Щеголь молча переломил бровь и, ничего не сказав, плавным мановением руки пригласил посла пройти в ворота.
Встретивший Тимофея щеголь был секретарем Иоганна Панталеона Розенлиндта, государственного секретаря Швеции по иностранным делам, и встречи иноземных послов были для него привычным и даже изрядно опостылевшим делом. Однако ни разу еще ему не приходилось встречать посла таким образом — без свиты, без кареты, промокшего под дождем, прибредшего пешком к воротам замка.
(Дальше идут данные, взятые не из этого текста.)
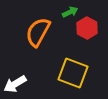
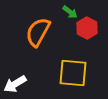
green arrow: rotated 63 degrees clockwise
yellow square: rotated 16 degrees counterclockwise
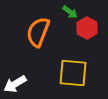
orange semicircle: rotated 8 degrees counterclockwise
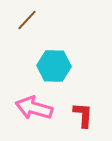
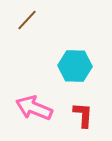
cyan hexagon: moved 21 px right
pink arrow: rotated 6 degrees clockwise
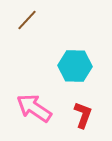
pink arrow: rotated 12 degrees clockwise
red L-shape: rotated 16 degrees clockwise
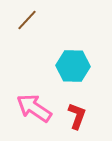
cyan hexagon: moved 2 px left
red L-shape: moved 6 px left, 1 px down
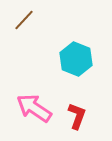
brown line: moved 3 px left
cyan hexagon: moved 3 px right, 7 px up; rotated 20 degrees clockwise
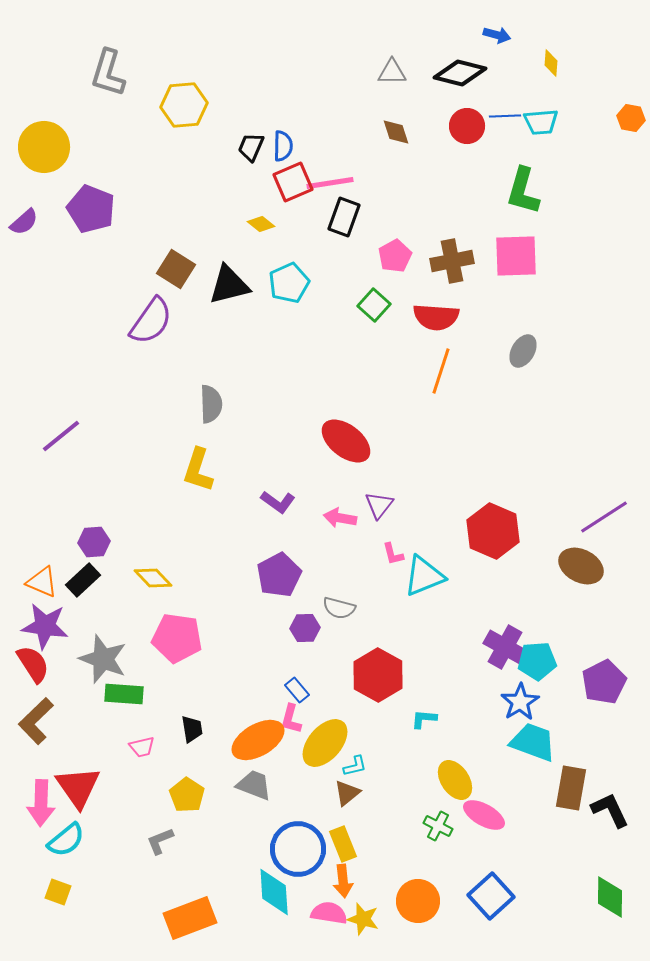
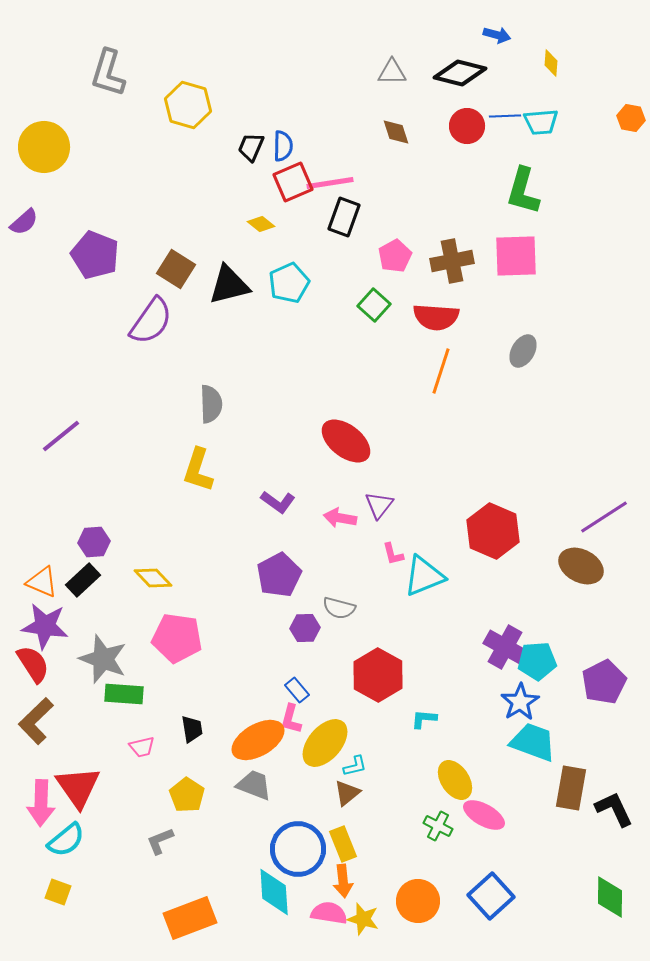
yellow hexagon at (184, 105): moved 4 px right; rotated 21 degrees clockwise
purple pentagon at (91, 209): moved 4 px right, 46 px down
black L-shape at (610, 810): moved 4 px right, 1 px up
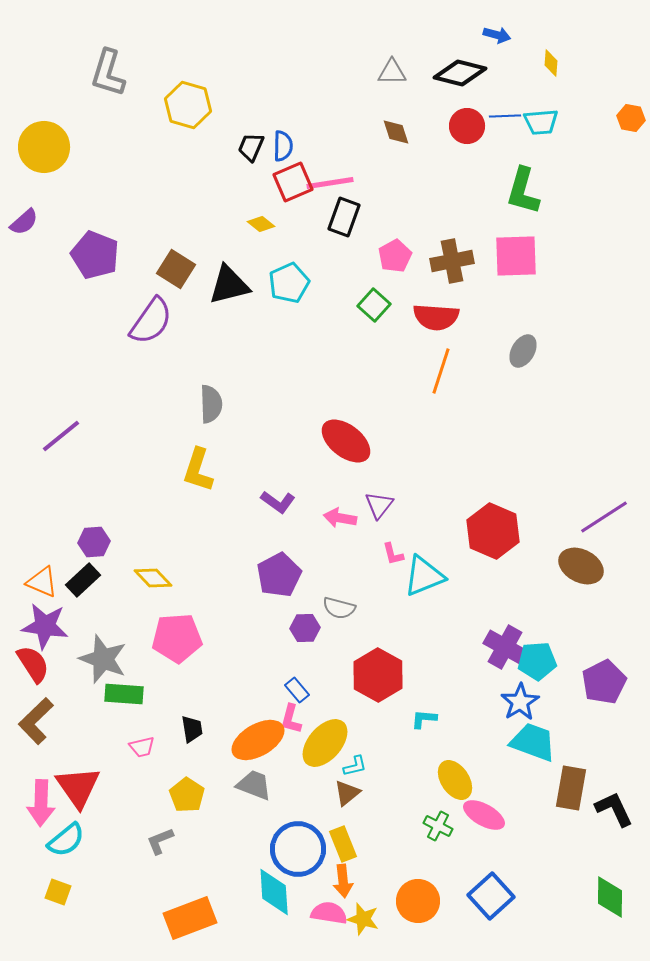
pink pentagon at (177, 638): rotated 12 degrees counterclockwise
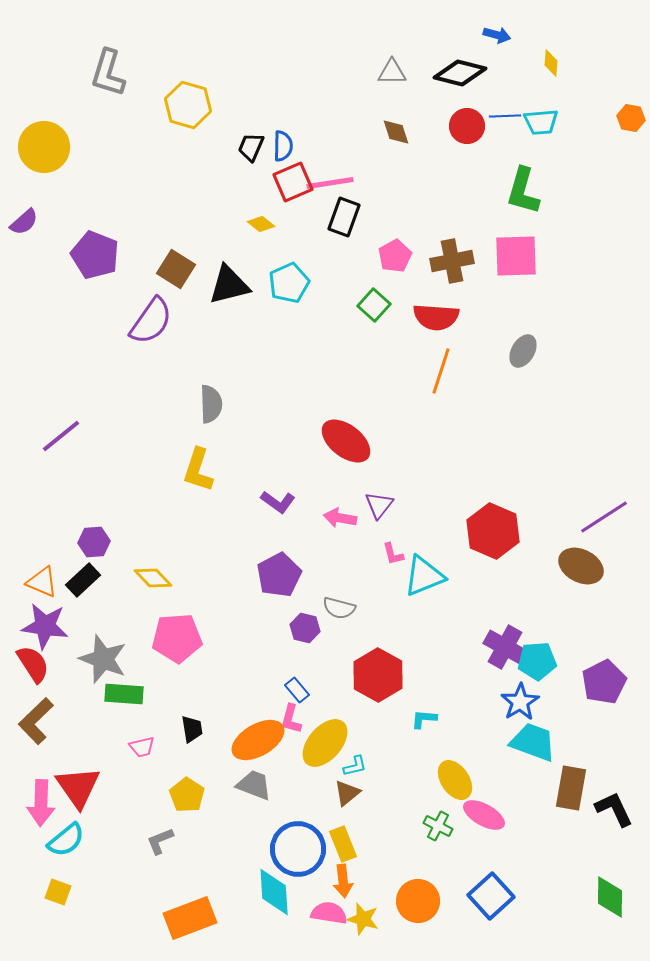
purple hexagon at (305, 628): rotated 16 degrees clockwise
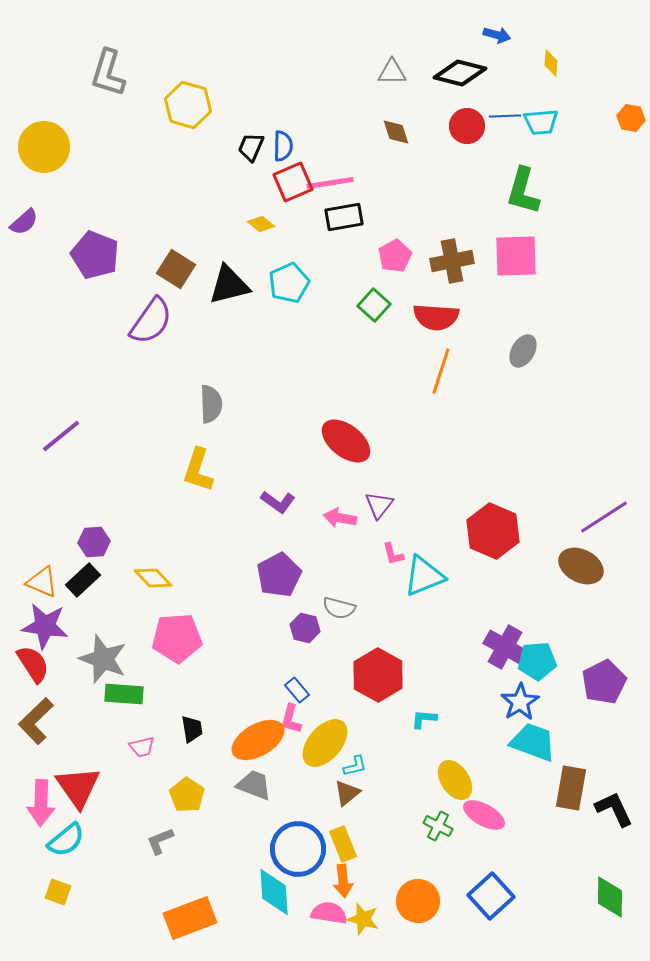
black rectangle at (344, 217): rotated 60 degrees clockwise
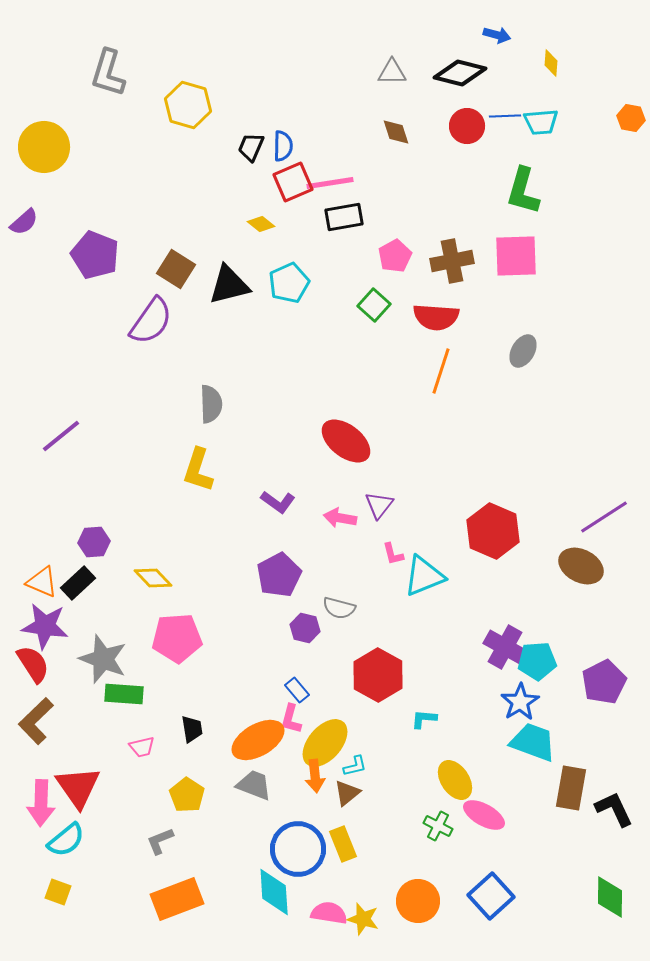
black rectangle at (83, 580): moved 5 px left, 3 px down
orange arrow at (343, 881): moved 28 px left, 105 px up
orange rectangle at (190, 918): moved 13 px left, 19 px up
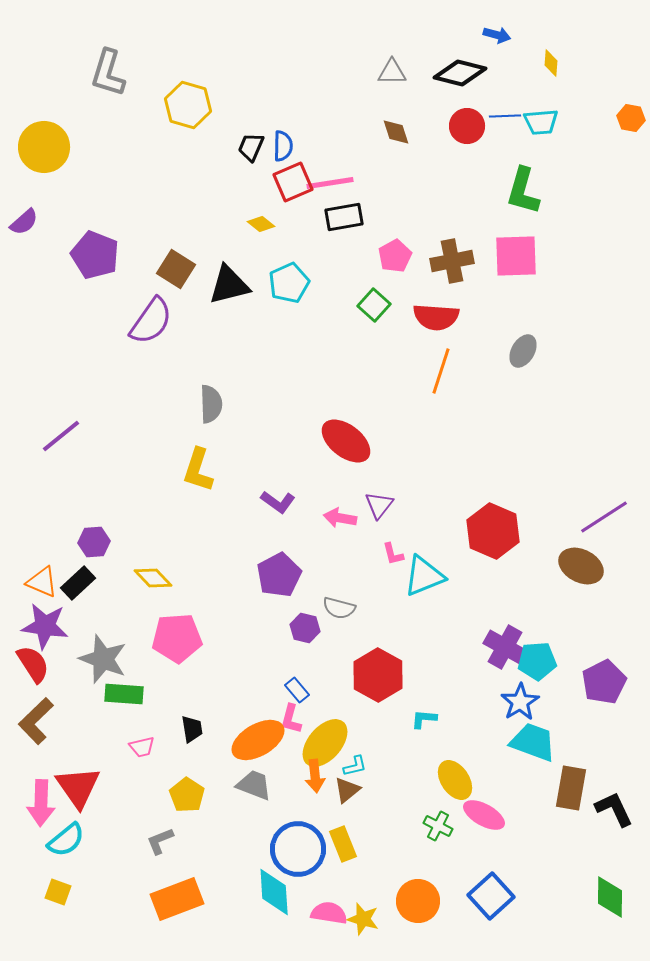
brown triangle at (347, 793): moved 3 px up
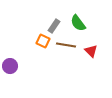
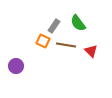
purple circle: moved 6 px right
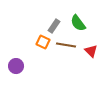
orange square: moved 1 px down
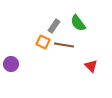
brown line: moved 2 px left
red triangle: moved 15 px down
purple circle: moved 5 px left, 2 px up
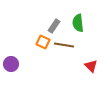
green semicircle: rotated 30 degrees clockwise
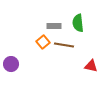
gray rectangle: rotated 56 degrees clockwise
orange square: rotated 24 degrees clockwise
red triangle: rotated 32 degrees counterclockwise
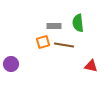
orange square: rotated 24 degrees clockwise
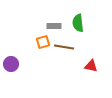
brown line: moved 2 px down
И секретарь, ведя посла в кабинет Розенлиндта, осторожно поглядывал на него, пытаясь понять, что за человек идет рядом, надменно вскинув голову и гордо выпятив нижнюю губу.
Иоганн Панталеон Розенлиндт усадил посла за низкий овальный столик и угостил горячим крепким кофе. Розенлиндт почти сразу же успокоился: князь говорил с достоинством, латынь его была чиста, грамоты в полном порядке.
Решив выждать и при первом разговоре не касаться существа дела, Розенлиндт приказал отвести трансильванскому послу один из покоев в замке, перевезти с корабля оставленные там вещи, а тем временем узнать, что за птица прилетела в Стокгольм и что этой птице здесь нужно?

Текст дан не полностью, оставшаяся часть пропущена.